◆ Exercise prompt: Without the pictures, set down everything in the listing exactly.

◆ Extracted material:
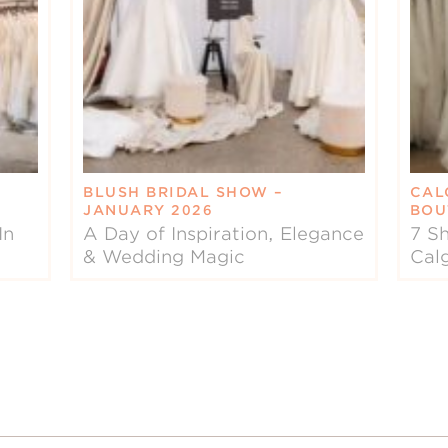
BLUSH BRIDAL SHOW –
CAL
JANUARY 2026
BOU
In
A Day of Inspiration, Elegance
7 Sh
& Wedding Magic
Cal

◆ Worked solution:
BLUSH BRIDAL SHOW –
CAL
JANUARY 2026
BOU
In
A Day of Inspiration, Elegance
7 Sh
& Wedding Magic
Cal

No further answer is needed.